Comment by perching_aix
6 days ago
> But the server program has to be released when the official servers are shut down. Which means this possibility has to be prepared for throughout development.
... which is why it doesn't pass my smell test.
Say you're working on either a monolithic game server codebase, or just a microservice that's a part of a larger service mesh fulfilling that role. Are you writing any tests? You probably (hopefully) do. So where's that code gonna run the first time before it's even pushed up to version control? Locally. So some extents of it definitely have to run locally, or if you have good test coverage, all of it.
But okay, let's go a layer further. Say you're trying to go into production with this. As the saying goes, everyone has a production environment, but the lucky folks "even" have others. This sarcastically implies that you need to be able to deploy your solution into multiple environments. And you don't want to be doing this manually, because then e.g. you have no CI/CD, and thus no automated testing on code push. That's not even considering multi-geo stuff, because for multiplayer games I imagine latency matters, so you really want to deploy either to the edge or close to it, and will definitely want to be all around the world, at least in a few key places.
So you can test locally, and can deploy automatically. Tell me, what is the hold up then? It would take me approximately one entire minute to give you the binaries for anything I ever touch, because if I couldn't do that, the automation wouldn't be able to do so either. At some point, the bullshit has to end, and that's at operations. Not much docs to write either: if your stuff does anything super super custom, you're doing something very wrong. And respectfully, if the aforementioned do not apply to you, you shouldn't be operating any online service at scale in production for anyone in 2025.
Really the only technical wrenches you can throw into this that I can think of are licensing and dependencies. Neither of these are reasonable spots to be in from an economical or a technical standpoint. Like what, you can't mock other services? How are you testing your stuff then? Can't change suppliers / providers? How is that reasonable from a business agility standpoint?
So clearly if there is a salient technical rationale for this, it's going to have to be a very sharp departure from anything I've ever experienced in non-gaming enterprise, or my common sense.
Regarding all the other points (and this will read dismissive because I've already rambled on way too long and I'm trying to keep it short, I genuinely don't mean it like that):
- if you're writing an MMORPG as a small up-and-coming indie, you're definitely going bankrupt
- if you're writing an MMORPG, I'm pretty sure you'll have more than just one or two servers running, or there's nothing massive about that multiplayer online role playing game after all
- it does not require you to continually release anything
- it does not request you to release documentation (what is there to "document" btw? I'm certainly not imagining too much)

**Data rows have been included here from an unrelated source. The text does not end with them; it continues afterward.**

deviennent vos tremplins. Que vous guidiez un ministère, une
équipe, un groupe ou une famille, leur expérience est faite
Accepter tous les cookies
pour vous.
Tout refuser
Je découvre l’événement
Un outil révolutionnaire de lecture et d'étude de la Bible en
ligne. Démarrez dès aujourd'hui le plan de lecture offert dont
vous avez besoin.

- it does not request you to support different systems
- it does not request you to release anything before EOS, thus, security concerns for the official client are null and void - and even if it wasn't (e.g. sequels), security by obscurity is not a reasonable security story anyways
- the dangerous parts of the reverse engineering efforts still routinely happen without access to server binaries anyways (see all COD games and their players getting hacked to pieces right as we type away)

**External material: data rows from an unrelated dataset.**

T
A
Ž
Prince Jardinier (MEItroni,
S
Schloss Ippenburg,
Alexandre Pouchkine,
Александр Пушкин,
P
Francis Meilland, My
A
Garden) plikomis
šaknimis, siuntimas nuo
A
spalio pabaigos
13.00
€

- possibly liable is not liable, and I trust you're not a lawyer, just like I'm not
- it's just a client-server setup like any other - remember, other environments must be possible to connect to as well, if nothing else then for testing
All of this is completely ignoring how we had dedicated servers and competition events with private setups since forever.

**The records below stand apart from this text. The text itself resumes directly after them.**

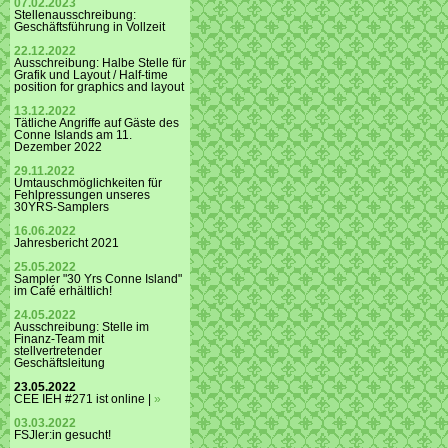
07.02.2023
Stellenausschreibung:
Geschäftsführung in Vollzeit
22.12.2022
Ausschreibung: Halbe Stelle für
Grafik und Layout / Half-time
position for graphics and layout
13.12.2022
Tätliche Angriffe auf Gäste des
Conne Islands am 11.
Dezember 2022
29.11.2022
Umtauschmöglichkeiten für
Fehlpressungen unseres
30YRS-Samplers
16.06.2022
Jahresbericht 2021
25.05.2022
Sampler "30 Yrs Conne Island"
im Café erhältlich!
24.05.2022
Ausschreibung: Stelle im
Finanz-Team mit
stellvertretender
Geschäftsleitung
23.05.2022
CEE IEH #271 ist online |
»
03.03.2022
FSJler:in gesucht!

I legitimately cannot imagine that you can cock up an online service architecture and codebase bad enough, that a team of devs and devops/SREs/ops, or even just a few of those dudes, couldn't get something mostly operational out the door in a few day(!) hackathon at most. Even without planning for all this. And how this would skyrocket the costs especially mystifies me. Surely asset development, staffing, operational costs and marketing are the cost drivers here? How would you surpass ALL or even ANY of that? Just doesn't make sense!